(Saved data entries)
┏━━

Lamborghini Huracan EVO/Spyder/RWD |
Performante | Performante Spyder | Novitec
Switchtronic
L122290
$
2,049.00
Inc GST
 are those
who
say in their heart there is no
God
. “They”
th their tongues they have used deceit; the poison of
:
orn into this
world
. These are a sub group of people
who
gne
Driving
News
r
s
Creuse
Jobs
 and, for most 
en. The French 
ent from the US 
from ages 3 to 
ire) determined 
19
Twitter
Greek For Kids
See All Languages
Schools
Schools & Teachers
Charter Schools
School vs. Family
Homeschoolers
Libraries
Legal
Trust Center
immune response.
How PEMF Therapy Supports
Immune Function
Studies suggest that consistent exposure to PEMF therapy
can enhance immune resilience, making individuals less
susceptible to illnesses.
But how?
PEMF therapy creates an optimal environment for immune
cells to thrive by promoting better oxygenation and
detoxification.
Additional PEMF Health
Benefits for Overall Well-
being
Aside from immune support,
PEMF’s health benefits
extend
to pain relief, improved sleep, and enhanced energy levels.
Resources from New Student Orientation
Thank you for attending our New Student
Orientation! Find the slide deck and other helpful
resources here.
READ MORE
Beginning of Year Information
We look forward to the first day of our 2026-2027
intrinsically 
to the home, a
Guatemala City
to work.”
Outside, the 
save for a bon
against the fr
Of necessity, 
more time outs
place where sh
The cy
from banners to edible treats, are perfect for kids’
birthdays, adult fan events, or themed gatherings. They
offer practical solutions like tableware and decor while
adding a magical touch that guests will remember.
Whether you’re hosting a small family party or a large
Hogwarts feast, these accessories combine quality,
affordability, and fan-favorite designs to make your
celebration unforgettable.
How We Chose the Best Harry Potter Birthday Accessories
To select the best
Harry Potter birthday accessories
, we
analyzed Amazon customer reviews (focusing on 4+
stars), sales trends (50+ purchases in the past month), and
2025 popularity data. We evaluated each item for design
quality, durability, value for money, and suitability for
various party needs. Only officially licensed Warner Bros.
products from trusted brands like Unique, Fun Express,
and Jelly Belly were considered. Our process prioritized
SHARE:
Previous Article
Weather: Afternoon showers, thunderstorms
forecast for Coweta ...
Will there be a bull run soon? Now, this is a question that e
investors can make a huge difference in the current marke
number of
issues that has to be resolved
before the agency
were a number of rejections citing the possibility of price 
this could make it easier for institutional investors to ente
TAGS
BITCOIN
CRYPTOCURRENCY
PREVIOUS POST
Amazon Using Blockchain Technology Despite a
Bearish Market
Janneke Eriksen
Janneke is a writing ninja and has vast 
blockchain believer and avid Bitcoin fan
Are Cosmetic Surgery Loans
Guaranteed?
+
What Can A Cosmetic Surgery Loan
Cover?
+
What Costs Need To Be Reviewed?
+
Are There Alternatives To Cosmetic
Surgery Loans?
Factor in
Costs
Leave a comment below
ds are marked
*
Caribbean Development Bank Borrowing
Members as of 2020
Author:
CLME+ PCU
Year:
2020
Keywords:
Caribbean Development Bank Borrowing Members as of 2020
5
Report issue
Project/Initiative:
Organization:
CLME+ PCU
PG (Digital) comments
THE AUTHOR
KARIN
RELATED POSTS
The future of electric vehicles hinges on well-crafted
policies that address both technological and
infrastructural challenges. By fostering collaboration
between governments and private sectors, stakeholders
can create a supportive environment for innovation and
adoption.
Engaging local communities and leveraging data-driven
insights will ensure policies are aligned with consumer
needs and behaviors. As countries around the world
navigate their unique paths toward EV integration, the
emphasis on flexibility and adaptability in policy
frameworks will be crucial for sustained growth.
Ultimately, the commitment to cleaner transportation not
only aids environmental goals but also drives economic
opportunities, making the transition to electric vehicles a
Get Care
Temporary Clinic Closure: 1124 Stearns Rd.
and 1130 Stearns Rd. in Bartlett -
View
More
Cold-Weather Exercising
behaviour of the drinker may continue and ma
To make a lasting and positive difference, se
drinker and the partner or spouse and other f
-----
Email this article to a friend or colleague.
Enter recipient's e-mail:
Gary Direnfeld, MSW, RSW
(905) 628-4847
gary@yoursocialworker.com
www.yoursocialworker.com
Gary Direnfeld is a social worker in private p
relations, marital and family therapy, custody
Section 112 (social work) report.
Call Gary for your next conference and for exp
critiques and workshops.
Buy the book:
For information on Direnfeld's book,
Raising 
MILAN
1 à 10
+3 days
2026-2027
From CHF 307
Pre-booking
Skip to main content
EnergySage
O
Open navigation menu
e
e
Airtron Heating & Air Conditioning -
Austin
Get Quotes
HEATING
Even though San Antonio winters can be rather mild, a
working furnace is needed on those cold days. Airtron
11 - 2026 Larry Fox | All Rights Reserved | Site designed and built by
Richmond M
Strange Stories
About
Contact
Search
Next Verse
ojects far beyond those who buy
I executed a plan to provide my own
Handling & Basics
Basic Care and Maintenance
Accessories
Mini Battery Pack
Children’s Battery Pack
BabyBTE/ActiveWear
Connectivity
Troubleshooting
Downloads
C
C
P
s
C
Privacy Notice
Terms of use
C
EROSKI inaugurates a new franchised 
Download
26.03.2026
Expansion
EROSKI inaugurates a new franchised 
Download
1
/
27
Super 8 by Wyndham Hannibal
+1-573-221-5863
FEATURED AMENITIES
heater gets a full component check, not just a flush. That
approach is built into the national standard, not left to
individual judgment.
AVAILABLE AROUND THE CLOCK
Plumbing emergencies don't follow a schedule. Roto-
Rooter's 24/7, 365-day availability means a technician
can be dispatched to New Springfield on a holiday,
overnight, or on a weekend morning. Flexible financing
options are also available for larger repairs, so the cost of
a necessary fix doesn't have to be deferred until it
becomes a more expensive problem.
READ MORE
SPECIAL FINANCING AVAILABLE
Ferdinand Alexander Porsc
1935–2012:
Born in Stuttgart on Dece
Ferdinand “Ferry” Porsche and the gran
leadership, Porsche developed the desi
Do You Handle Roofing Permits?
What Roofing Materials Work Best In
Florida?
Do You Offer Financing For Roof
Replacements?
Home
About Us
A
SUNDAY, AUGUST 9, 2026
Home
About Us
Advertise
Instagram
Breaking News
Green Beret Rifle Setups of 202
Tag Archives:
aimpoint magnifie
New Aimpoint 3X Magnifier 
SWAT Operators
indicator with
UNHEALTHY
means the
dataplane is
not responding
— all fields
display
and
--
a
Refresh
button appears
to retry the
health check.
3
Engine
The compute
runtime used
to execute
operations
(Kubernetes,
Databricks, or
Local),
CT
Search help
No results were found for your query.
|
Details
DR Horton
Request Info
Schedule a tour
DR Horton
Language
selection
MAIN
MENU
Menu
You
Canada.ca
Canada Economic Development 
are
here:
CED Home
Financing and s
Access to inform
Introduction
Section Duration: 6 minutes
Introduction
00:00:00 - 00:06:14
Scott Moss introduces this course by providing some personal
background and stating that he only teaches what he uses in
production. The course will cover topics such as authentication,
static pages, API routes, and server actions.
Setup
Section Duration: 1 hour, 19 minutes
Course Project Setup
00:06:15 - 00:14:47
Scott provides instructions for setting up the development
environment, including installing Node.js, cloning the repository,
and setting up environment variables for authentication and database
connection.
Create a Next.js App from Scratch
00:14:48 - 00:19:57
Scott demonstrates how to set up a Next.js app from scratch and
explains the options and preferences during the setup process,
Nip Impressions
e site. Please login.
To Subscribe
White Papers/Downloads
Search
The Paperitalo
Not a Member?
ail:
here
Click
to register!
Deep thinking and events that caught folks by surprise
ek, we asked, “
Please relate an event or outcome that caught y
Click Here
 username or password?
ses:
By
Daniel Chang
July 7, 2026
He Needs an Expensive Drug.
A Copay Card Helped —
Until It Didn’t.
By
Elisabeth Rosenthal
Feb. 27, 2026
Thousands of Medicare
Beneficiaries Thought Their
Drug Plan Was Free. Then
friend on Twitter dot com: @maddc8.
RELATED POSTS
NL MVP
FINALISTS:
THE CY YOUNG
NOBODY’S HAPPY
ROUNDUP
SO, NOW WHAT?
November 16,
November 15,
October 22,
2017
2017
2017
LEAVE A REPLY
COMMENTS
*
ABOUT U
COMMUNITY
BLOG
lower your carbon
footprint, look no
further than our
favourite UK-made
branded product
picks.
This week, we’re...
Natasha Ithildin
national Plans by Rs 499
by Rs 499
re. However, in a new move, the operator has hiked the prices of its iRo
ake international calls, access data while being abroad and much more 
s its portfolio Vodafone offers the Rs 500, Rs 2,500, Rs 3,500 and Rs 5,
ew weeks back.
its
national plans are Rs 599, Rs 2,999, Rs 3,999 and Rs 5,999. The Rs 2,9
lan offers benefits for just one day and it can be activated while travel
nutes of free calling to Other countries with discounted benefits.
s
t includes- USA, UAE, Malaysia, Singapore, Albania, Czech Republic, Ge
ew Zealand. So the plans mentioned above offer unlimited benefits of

┗━━

-- PROBLEM --
Please give back only the lines between the first line of the entries and the line with "Aside from immune", both ends included, word for word.

-- SOLUTION FOR THIS EXERCISE --
Lamborghini Huracan EVO/Spyder/RWD |
Performante | Performante Spyder | Novitec
Switchtronic
L122290
$
2,049.00
Inc GST
 are those
who
say in their heart there is no
God
. “They”
th their tongues they have used deceit; the poison of
:
orn into this
world
. These are a sub group of people
who
gne
Driving
News
r
s
Creuse
Jobs
 and, for most 
en. The French 
ent from the US 
from ages 3 to 
ire) determined 
19
Twitter
Greek For Kids
See All Languages
Schools
Schools & Teachers
Charter Schools
School vs. Family
Homeschoolers
Libraries
Legal
Trust Center
immune response.
How PEMF Therapy Supports
Immune Function
Studies suggest that consistent exposure to PEMF therapy
can enhance immune resilience, making individuals less
susceptible to illnesses.
But how?
PEMF therapy creates an optimal environment for immune
cells to thrive by promoting better oxygenation and
detoxification.
Additional PEMF Health
Benefits for Overall Well-
being
Aside from immune support,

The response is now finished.